[Dataset entries]
· · · · · · ·
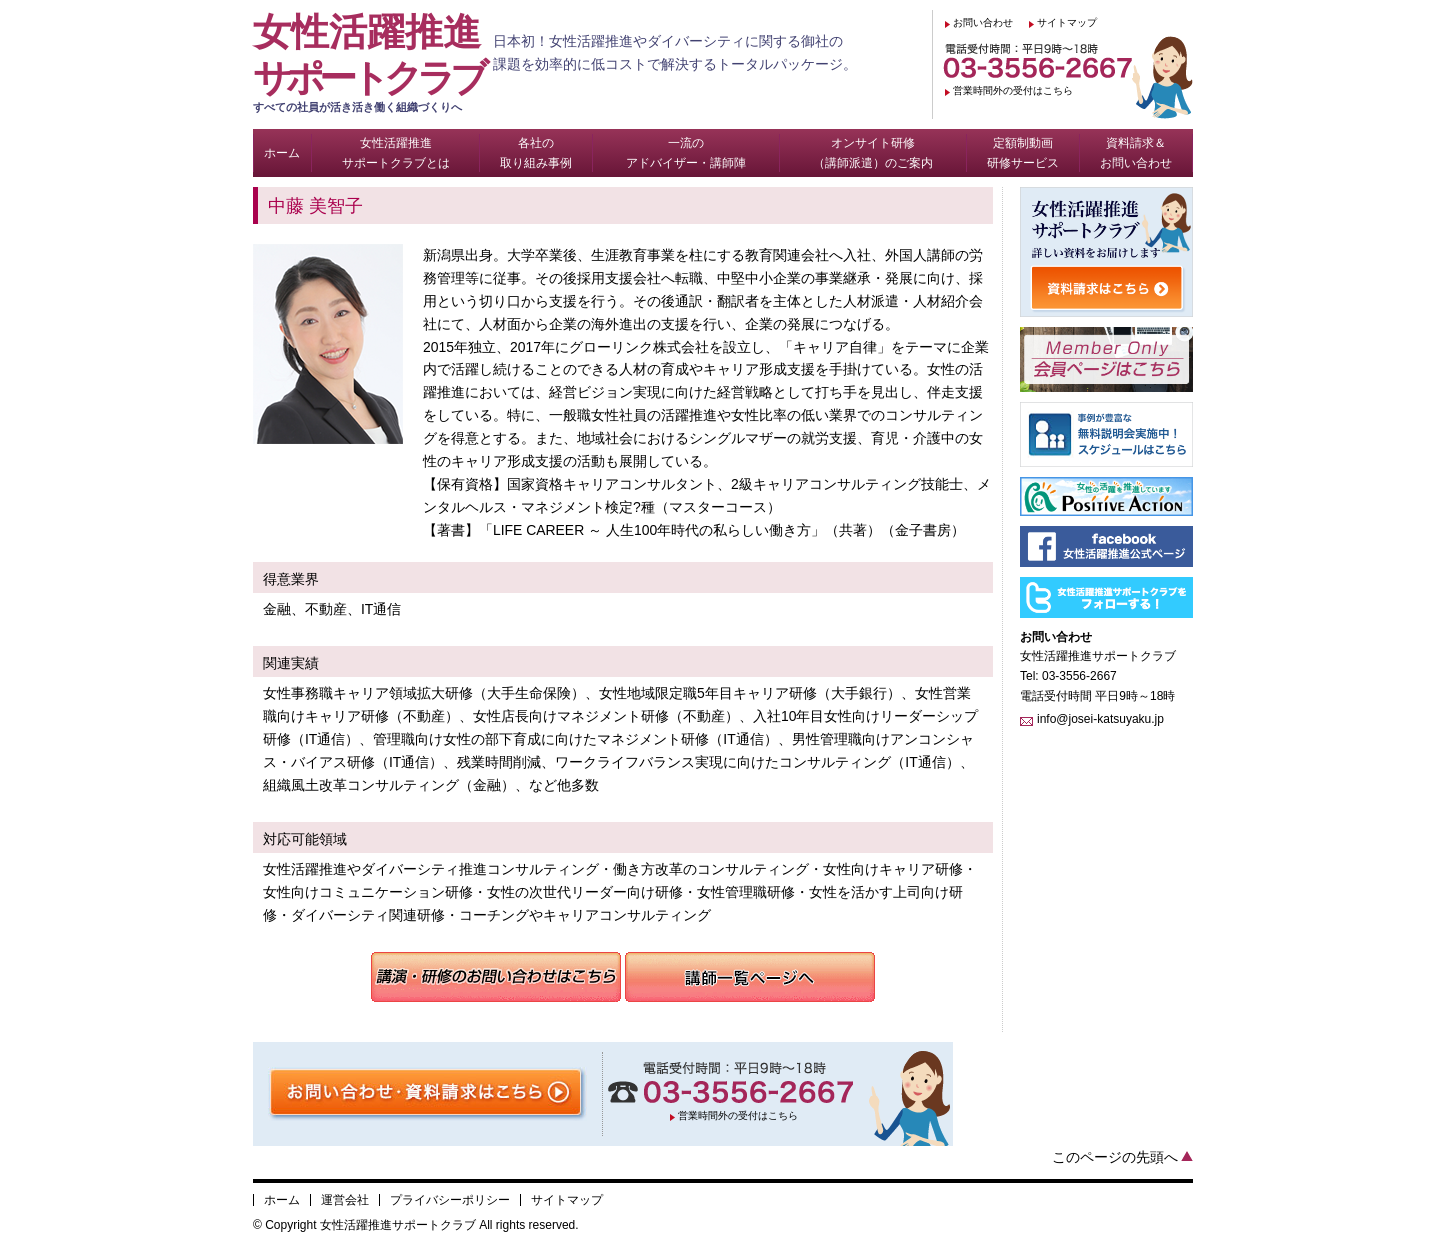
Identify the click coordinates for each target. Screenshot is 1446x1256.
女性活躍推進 (373, 63)
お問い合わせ (983, 22)
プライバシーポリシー (450, 1200)
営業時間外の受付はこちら (1013, 90)
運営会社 (345, 1200)
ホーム (282, 1200)
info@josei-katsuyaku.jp (1100, 719)
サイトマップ (1067, 22)
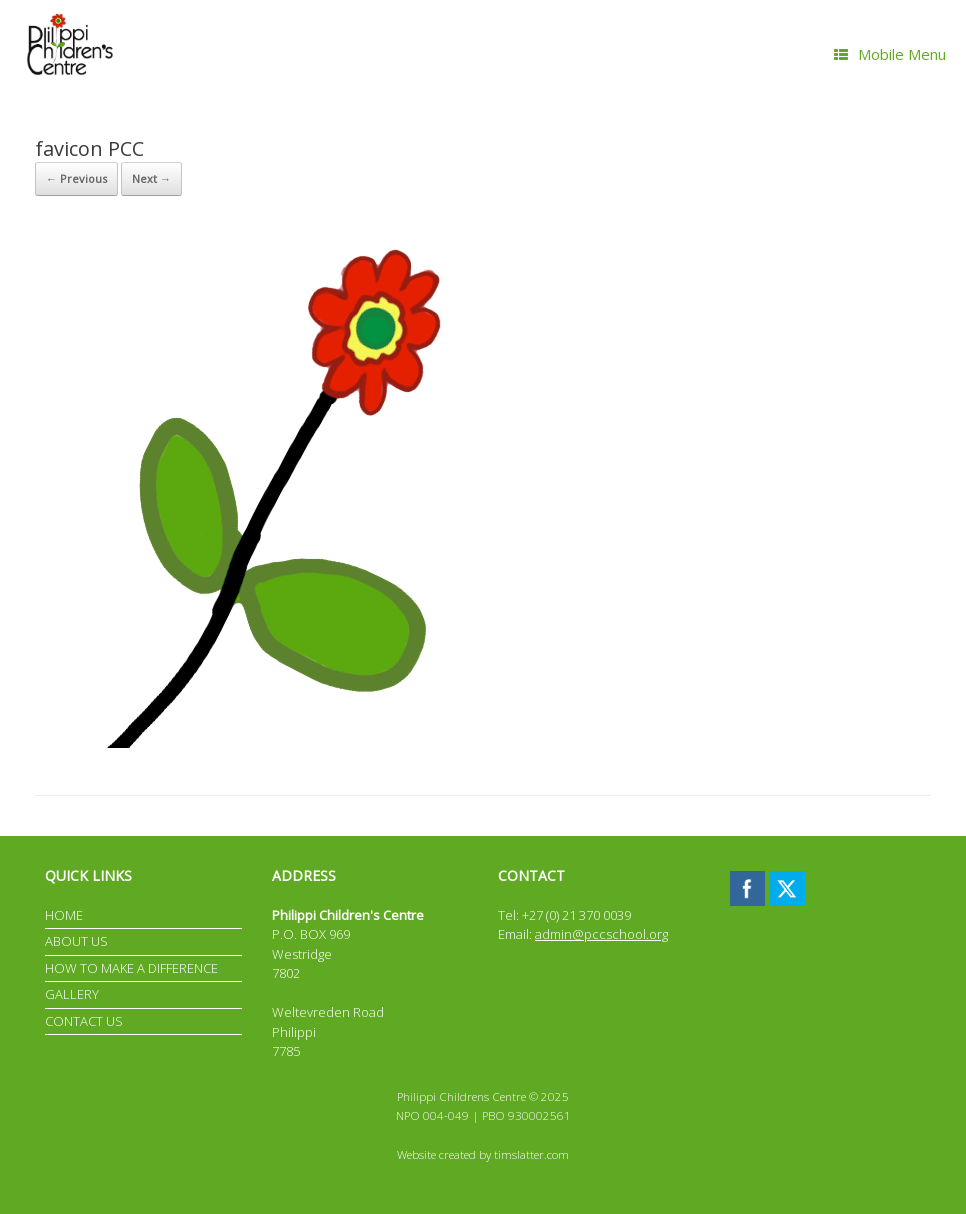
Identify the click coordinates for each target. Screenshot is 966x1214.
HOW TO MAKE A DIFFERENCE (131, 968)
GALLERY (72, 994)
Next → (151, 178)
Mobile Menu (890, 54)
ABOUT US (76, 941)
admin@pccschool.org (601, 934)
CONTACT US (84, 1021)
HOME (64, 915)
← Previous (76, 178)
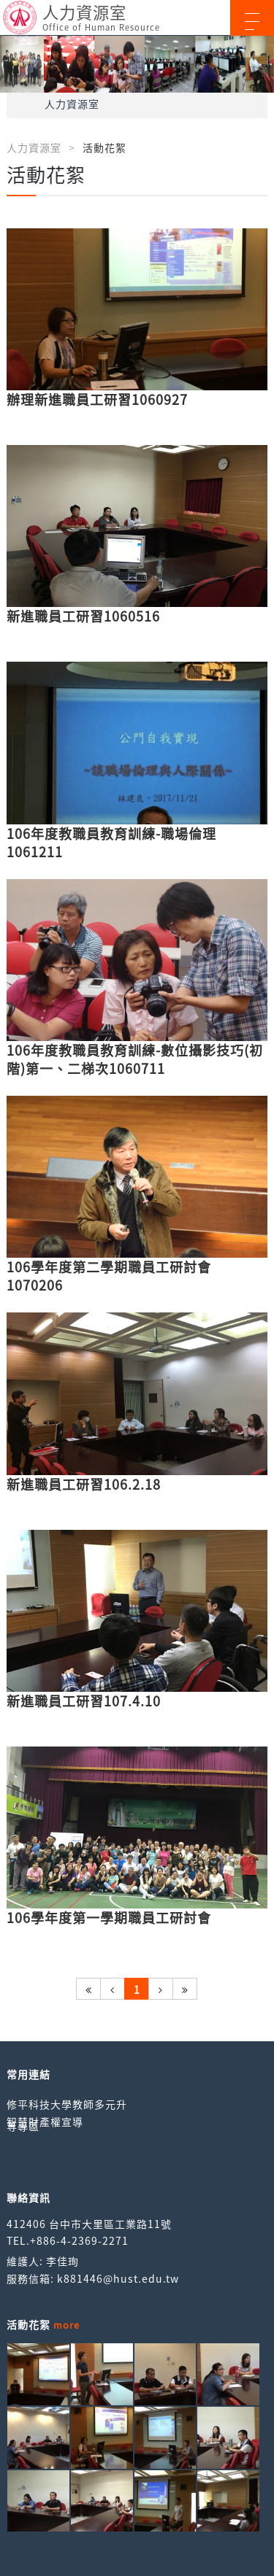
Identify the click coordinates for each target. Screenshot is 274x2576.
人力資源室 (72, 103)
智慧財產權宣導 (45, 2121)
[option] (137, 64)
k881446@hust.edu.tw (118, 2278)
· · · · · · ·
=== WHAT IS REQUIRED ===
Output each record precisely as it appears, and drop every picture.

=== PROBLEM SOLUTION ===
Identify the click coordinates for each target. Screenshot is 1446x1256.
女性活躍推進 (373, 63)
お問い合わせ (983, 22)
プライバシーポリシー (450, 1200)
営業時間外の受付はこちら (1013, 90)
運営会社 (345, 1200)
ホーム (282, 1200)
info@josei-katsuyaku.jp (1100, 719)
サイトマップ (1067, 22)
Identify the click coordinates for each target. Screenshot is 966x1214.
HOW TO MAKE A DIFFERENCE (131, 968)
GALLERY (72, 994)
Next → (151, 178)
Mobile Menu (890, 54)
ABOUT US (76, 941)
admin@pccschool.org (601, 934)
CONTACT US (84, 1021)
HOME (64, 915)
← Previous (76, 178)
Identify the click coordinates for each target. Screenshot is 274x2576.
人力資源室 (72, 103)
智慧財產權宣導 (45, 2121)
[option] (137, 64)
k881446@hust.edu.tw (118, 2278)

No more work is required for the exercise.